“Oh, I know,” cried Tavia, clapping her hands like a delighted child, “It’s morning and evening. I’m sunrise and you are evening. Or I’m sunset and you are evening.”
“Oh!” exclaimed Dorothy, too enraptured to say more.
“And with your yellow head you will look like an angel.”
“Now, see here, Miss Sunset and Sunrise, I don’t mind being cloudy or even starry, nor yet heavenly, but don’t you dare go one latitude or longitude further. I am mortally afraid Aunt Winnie has elected to wear amethyst this very evening, and when the combination gets together I expect something will happen—something like Mt. Pelee, you know.”
“We might call it our elementary evening,” went on Tavia, “and then look out for storms. You said the boys were coming?”
“Coming!” and Dorothy sprang to the door. “They are here now. Listen to that shout? That’s Ned. Oh, I must run down. Come along,” and before Tavia had a chance to “collect her manners” she was bowing after Dorothy’s profuse introduction.
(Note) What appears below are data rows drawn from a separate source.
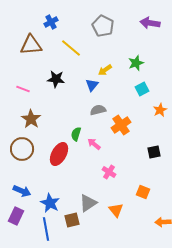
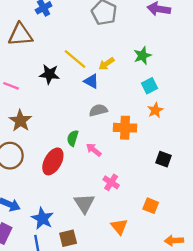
yellow line: (71, 48) -> (75, 59), moved
blue triangle: (92, 85) -> (91, 81), turned -40
orange star: (160, 110) -> (155, 110), moved
orange cross: (121, 125) -> (125, 128), turned 36
black square: (154, 152) -> (163, 159), turned 32
gray triangle: (88, 203) -> (84, 203), moved, turned -30

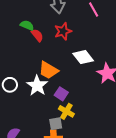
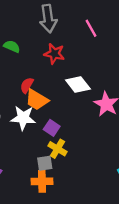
red star: (63, 31) -> (54, 54), turned 30
red semicircle: (37, 35) -> (27, 85), moved, turned -112
white star: (37, 86) -> (23, 118), turned -30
“I’ve heard of Miss Travers,” said Edward pleasantly, while Nat was “weighing” Dorothy with one hand, and attempting to shake the other in Tavia’s direction.
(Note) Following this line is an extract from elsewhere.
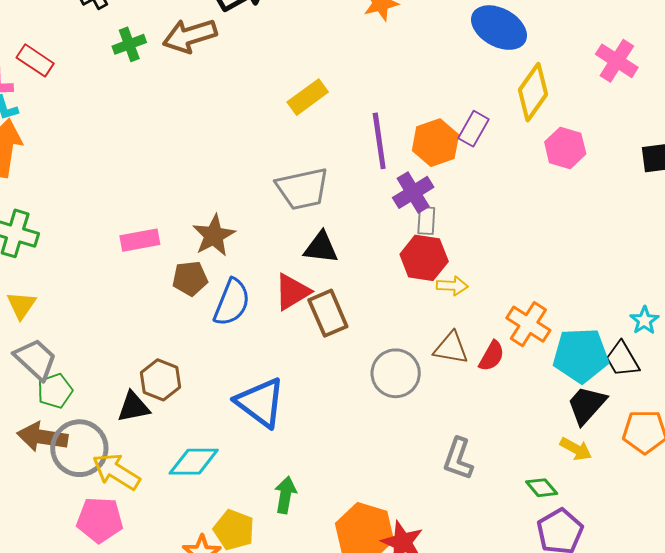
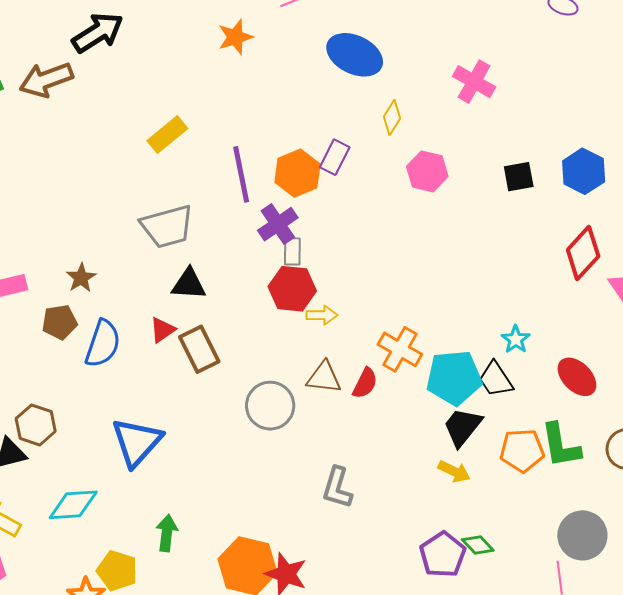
yellow diamond: (533, 92) -> (392, 117), size x0.6
brown star: (214, 236) -> (81, 278), size x0.7
red triangle: (292, 292) -> (162, 330), size x0.7
blue triangle: (260, 402) -> (137, 442), turned 38
green diamond: (542, 488) -> (478, 545), moved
“You must call her Tavia,” insisted Dorothy, getting away from Ned, “or if you prefer you may call her Octavia—she has a birthday within the octave of Christmas.”
“Should have been called Yule, for yule-tide,” said Nat. “Not too late yet, is it Tavia?”
Mrs. White was smiling at the good times “her children” had already made for themselves. She now insisted upon calling Dorothy daughter and she was so kind to Tavia that she made no distinction but said “daughters” in addressing both.
“Just see, boys,” said their mother, unpinning Tavia’s now famous half head of hair, “that is all there is left.”
“Never!” exclaimed Nat, handling the braid gingerly. “How much did you settle for?”
“That would be telling,” said Mrs. White, “but what I want you boys to do is to drive the girls down to your barber’s. You said it was a very nice place.”
“Tip-top,” interrupted Ned. “Bay rum or old rum or anything else from oyster cocktail to Castile soap.”
“But have you seen ladies go there?” asked the mother.
“Took ’em there myself,” insisted the younger boy. “Don’t you remember the day Daisy Bliss got burrs in her hair? Of course I did not put them there—”
“Oh, no!” drawled Ned.
“Well, she always was a dub at ducking,” went on the other, “but I put up for the hair cut all the same.”
“Now do listen, boys,” and the mother spoke firmly. “Tavia must have her hair trimmed. I tried to get a hair-dresser to come out here, but we could not have it done until after the railroad man appraised it. So now the hair-dresser could not get here until after Sunday. That is why I am having recourse to a barber.”
“Couldn’t do better, mother,” spoke up Ned, who had been trying to get a word in with Dorothy “on the other side.”